MANILA, Philippines — The International Monetary Fund (IMF) has cut its growth forecast for the Philippine economy to 6.75 percent this year amid volatility in global financial markets, which may slightly offset the country’s strong fundamentals.
The new forecast is lower than the previous 7-percent outlook the multilateral lender had for the country. This is also slower than the 7.6-percent growth posted in the first half of the year, implying the continued deceleration in the country’s expansion in the second half.
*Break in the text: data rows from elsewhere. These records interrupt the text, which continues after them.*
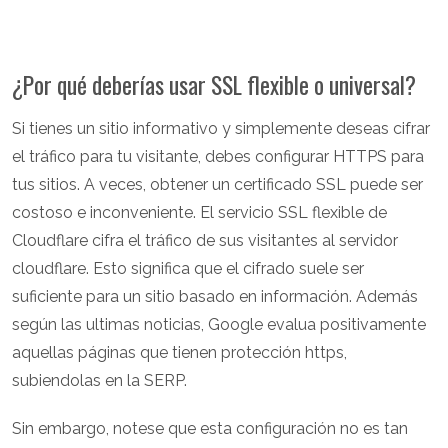
¿Por qué deberías usar SSL flexible o universal?
Si tienes un sitio informativo y simplemente deseas cifrar
el tráfico para tu visitante, debes configurar HTTPS para
tus sitios. A veces, obtener un certificado SSL puede ser
costoso e inconveniente. El servicio SSL flexible de
Cloudflare cifra el tráfico de sus visitantes al servidor
cloudflare. Esto significa que el cifrado suele ser
suficiente para un sitio basado en información. Además
según las ultimas noticias, Google evalua positivamente
aquellas páginas que tienen protección https,
subiendolas en la SERP.
Sin embargo, notese que esta configuración no es tan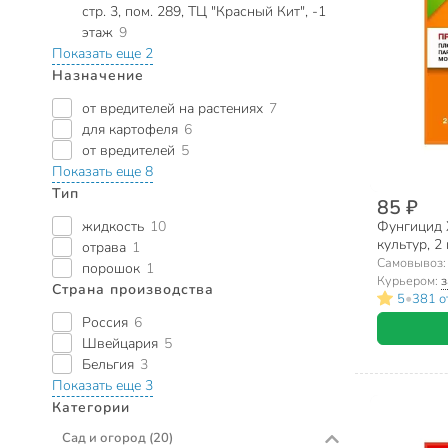
стр. 3, пом. 289, ТЦ "Красный Кит", -1
этаж
9
Показать еще 2
Назначение
от вредителей на растениях
7
для картофеля
6
от вредителей
5
Показать еще 8
Тип
85 ₽
жидкость
10
Фунгицид 
культур, 2 
отрава
1
Самовывоз
порошок
1
Курьером:
з
Страна производства
•
5
381 о
Россия
6
Швейцария
5
Бельгия
3
Показать еще 3
Категории
Сад и огород
(20)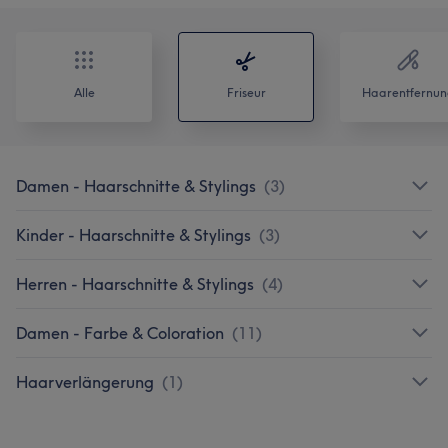
Alle
Friseur
Haarentfernun
Damen - Haarschnitte & Stylings
(
3
)
Kinder - Haarschnitte & Stylings
(
3
)
Herren - Haarschnitte & Stylings
(
4
)
Damen - Farbe & Coloration
(
11
)
Haarverlängerung
(
1
)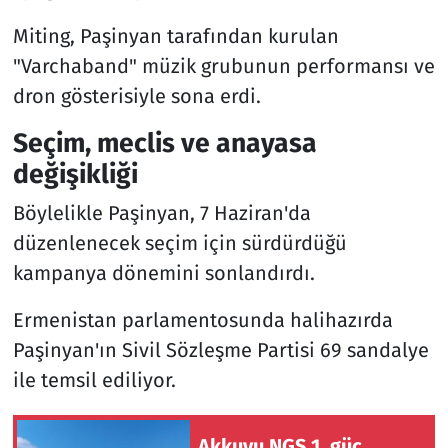
Miting, Paşinyan tarafından kurulan
"Varchaband" müzik grubunun performansı ve
dron gösterisiyle sona erdi.
Seçim, meclis ve anayasa
değişikliği
Böylelikle Paşinyan, 7 Haziran'da
düzenlenecek seçim için sürdürdüğü
kampanya dönemini sonlandırdı.
Ermenistan parlamentosunda halihazırda
Paşinyan'ın Sivil Sözleşme Partisi 69 sandalye
ile temsil ediliyor.
Akkuyu NGS 1. güç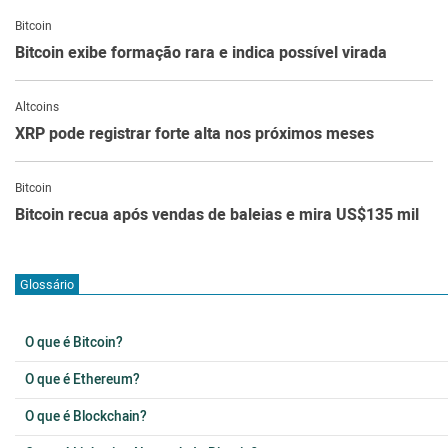
Bitcoin
Bitcoin exibe formação rara e indica possível virada
Altcoins
XRP pode registrar forte alta nos próximos meses
Bitcoin
Bitcoin recua após vendas de baleias e mira US$135 mil
Glossário
O que é Bitcoin?
O que é Ethereum?
O que é Blockchain?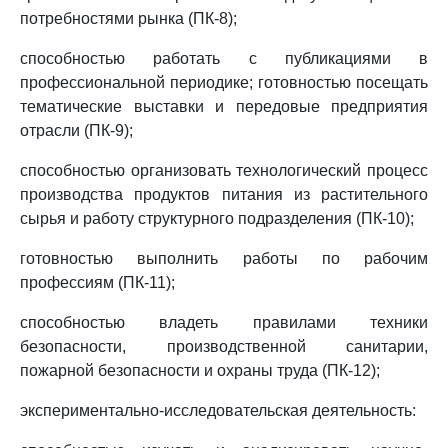
потребностями рынка (ПК-8);
способностью работать с публикациями в
профессиональной периодике; готовностью посещать
тематические выставки и передовые предприятия
отрасли (ПК-9);
способностью организовать технологический процесс
производства продуктов питания из растительного
сырья и работу структурного подразделения (ПК-10);
готовностью выполнить работы по рабочим
профессиям (ПК-11);
способностью владеть правилами техники
безопасности, производственной санитарии,
пожарной безопасности и охраны труда (ПК-12);
экспериментально-исследовательская деятельность: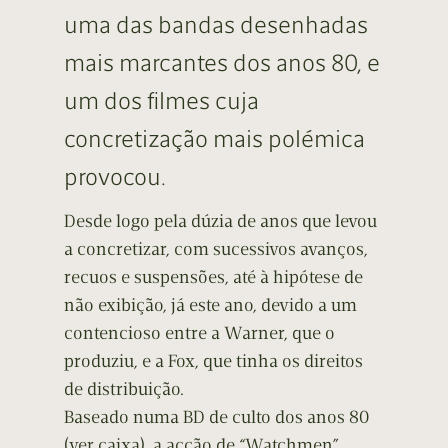
uma das bandas desenhadas
mais marcantes dos anos 80, e
um dos filmes cuja
concretização mais polémica
provocou.
Desde logo pela dúzia de anos que levou
a concretizar, com sucessivos avanços,
recuos e suspensões, até à hipótese de
não exibição, já este ano, devido a um
contencioso entre a Warner, que o
produziu, e a Fox, que tinha os direitos
de distribuição.
Baseado numa BD de culto dos anos 80
(ver caixa), a acção de “Watchmen”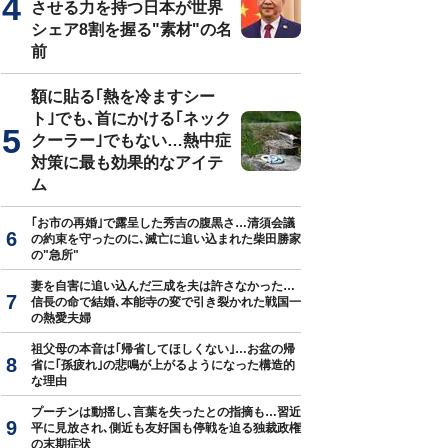
させる力を持つ日本が世界
シェア8割を握る"素材"の名
前
真はイメージです
額に貼る｢熱を冷ますシー
ト｣でも､首にかける｢ネック
クーラー｣でもない…熱中症
対策に最も効果的なアイテ
ム
｢お市の再婚｣で露呈した秀吉の腹黒さ…清須会議
の約束を守ったのに､滅亡に追い込まれた柴田勝家
の"急所"
妻を自害に追い込んだ三成を夫は許さなかった…
信長の命で結婚､本能寺の変で引き裂かれた戦国一
の熱愛夫婦
祖父母の本音は｢帰省してほしくない｣…お盆の帰
省に｢孫疲れ｣の悲鳴が上がるようになった構造的
な理由
プーチンは動揺し､言葉を失ったとの指摘も…習近
平に見放され､側近も友好国も停戦を迫る独裁政権
の末期症状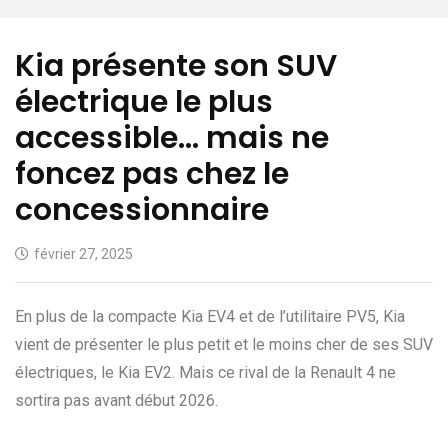
Kia présente son SUV
électrique le plus
accessible… mais ne
foncez pas chez le
concessionnaire
février 27, 2025
En plus de la compacte Kia EV4 et de l’utilitaire PV5, Kia
vient de présenter le plus petit et le moins cher de ses SUV
électriques, le Kia EV2. Mais ce rival de la Renault 4 ne
sortira pas avant début 2026.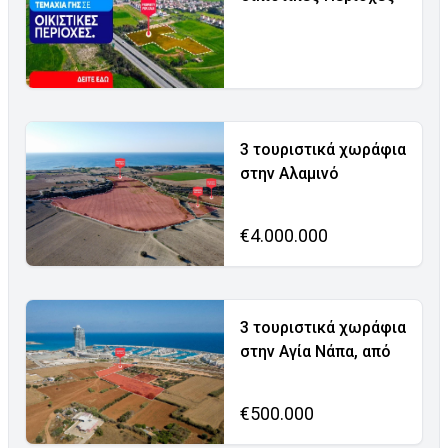
3 τουριστικά χωράφια
στην Αλαμινό
€4.000.000
3 τουριστικά χωράφια
στην Αγία Νάπα, από
€500.000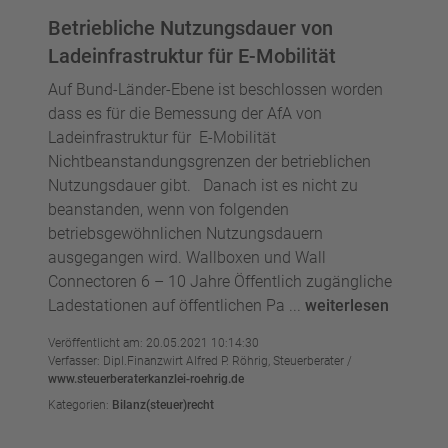
Betriebliche Nutzungsdauer von
Ladeinfrastruktur für E-Mobilität
Auf Bund-Länder-Ebene ist beschlossen worden
dass es für die Bemessung der AfA von
Ladeinfrastruktur für E-Mobilität
Nichtbeanstandungsgrenzen der betrieblichen
Nutzungsdauer gibt. Danach ist es nicht zu
beanstanden, wenn von folgenden
betriebsgewöhnlichen Nutzungsdauern
ausgegangen wird. Wallboxen und Wall
Connectoren 6 – 10 Jahre Öffentlich zugängliche
Ladestationen auf öffentlichen Pa ...
weiterlesen
Veröffentlicht am: 20.05.2021 10:14:30
Verfasser: Dipl.Finanzwirt Alfred P. Röhrig, Steuerberater /
www.steuerberaterkanzlei-roehrig.de
Kategorien:
Bilanz(steuer)recht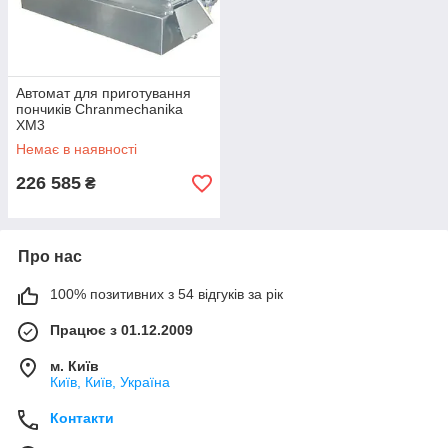
Автомат для приготування
пончиків Chranmechanika
XM3
Немає в наявності
226 585
₴
Про нас
100% позитивних з 54 відгуків за рік
Працює з 01.12.2009
м. Київ
Київ, Київ, Україна
Контакти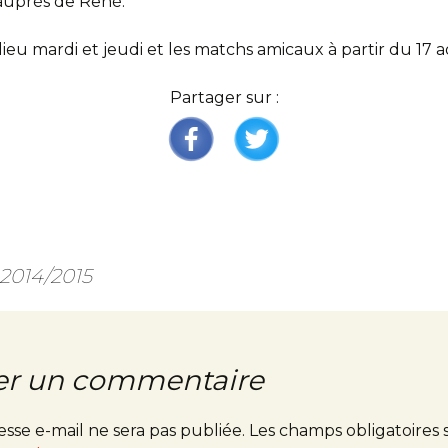
 auprès de René.
eu mardi et jeudi et les matchs amicaux à partir du 17 a
Partager sur :
 2014/2015
er un commentaire
esse e-mail ne sera pas publiée.
Les champs obligatoires 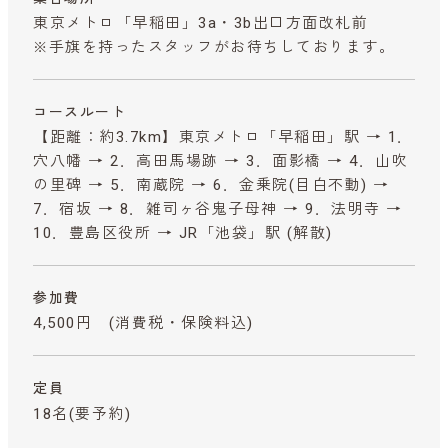
東京メトロ「早稲田」3a・3b出口方面改札前
※手旗を持ったスタッフがお待ちしております。
コースルート
【距離：約3.7km】東京メトロ「早稲田」駅 → 1．
穴八幡 → 2．高田馬場跡 → 3．面影橋 → 4．山吹
の里碑 → 5．南蔵院 → 6．金乗院(目白不動) →
7．宿坂 → 8．雑司ヶ谷鬼子母神 → 9．法明寺 →
10．豊島区役所 → JR「池袋」駅 (解散)
参加費
4,500円
(消費税・保険料込)
定員
18名(要予約)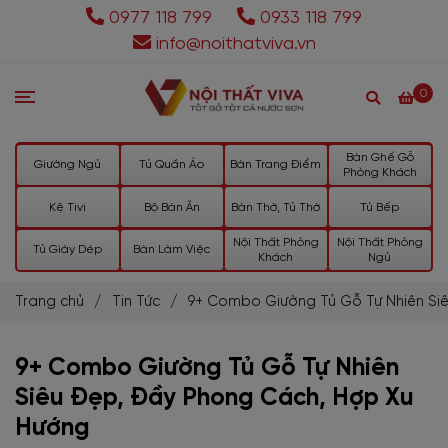
0977 118 799
0933 118 799
info@noithatviva.vn
0
Bàn Ghế Gỗ
Giường Ngủ
Tủ Quần Áo
Bàn Trang Điểm
Phòng Khách
Kệ Tivi
Bộ Bàn Ăn
Bàn Thờ, Tủ Thờ
Tủ Bếp
Nội Thất Phòng
Nội Thất Phòng
Tủ Giày Dép
Bàn Làm Việc
Khách
Ngủ
Trang chủ
/
Tin Tức
/
9+ Combo Giường Tủ Gỗ Tự Nhiên Si
9+ Combo Giường Tủ Gỗ Tự Nhiên
Siêu Đẹp, Đầy Phong Cách, Hợp Xu
Hướng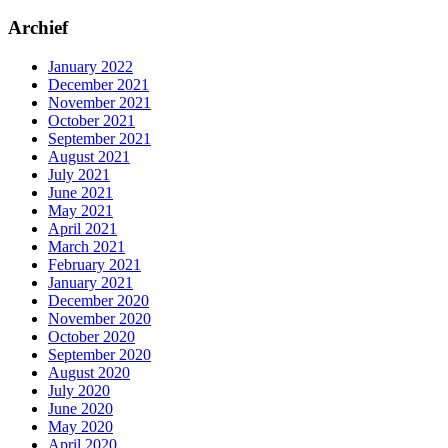
Archief
January 2022
December 2021
November 2021
October 2021
September 2021
August 2021
July 2021
June 2021
May 2021
April 2021
March 2021
February 2021
January 2021
December 2020
November 2020
October 2020
September 2020
August 2020
July 2020
June 2020
May 2020
April 2020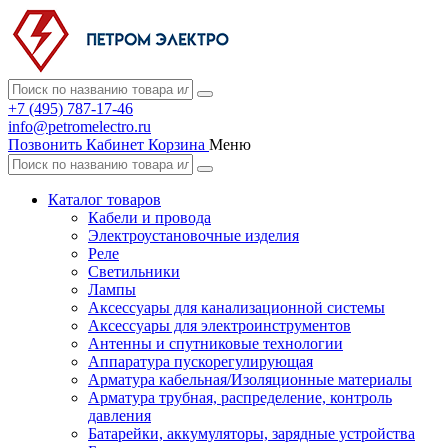
+7 (495) 787-17-46
info@petromelectro.ru
Позвонить
Кабинет
Корзина
Меню
Каталог товаров
Кабели и провода
Электроустановочные изделия
Реле
Светильники
Лампы
Аксессуары для канализационной системы
Аксессуары для электроинструментов
Антенны и спутниковые технологии
Аппаратура пускорегулирующая
Арматура кабельная/Изоляционные материалы
Арматура трубная, распределение, контроль
давления
Батарейки, аккумуляторы, зарядные устройства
The lowered outlook came following an IMF mission in Manila last September 17 to 20.
“As in other emerging markets following the announcement of prospective tapering of asset purchases by the US Federal Reserve in late May, Philippine assets saw selling pressure that caused the peso to weaken and market interest rates to rise,” the IMF said in a statement.
“Recent delay in the commencement of tapering led to some reversal of previous market developments,” it added.
The IMF said when the Fed does start tightening its monetary policies, the Philippines’ strong fundamentals would help the country continue growing faster than most of the Asia Pacific region.
These strong fundamentals include robust dollar income from remittances and the outsourcing sector, the country’s net creditor status, steady reductions in public debt, and low foreign participation in government securities markets.
The IMF said the country would be able to adjust smoothly to the accompanying capital flow reversal and slow down in regional growth.
Liquidity released through the more restricted access to the Bangko Sentral ng Pilipinas (the central bank, BSP)’s Special Deposit Account (SDA) will also provide some cushion to growth.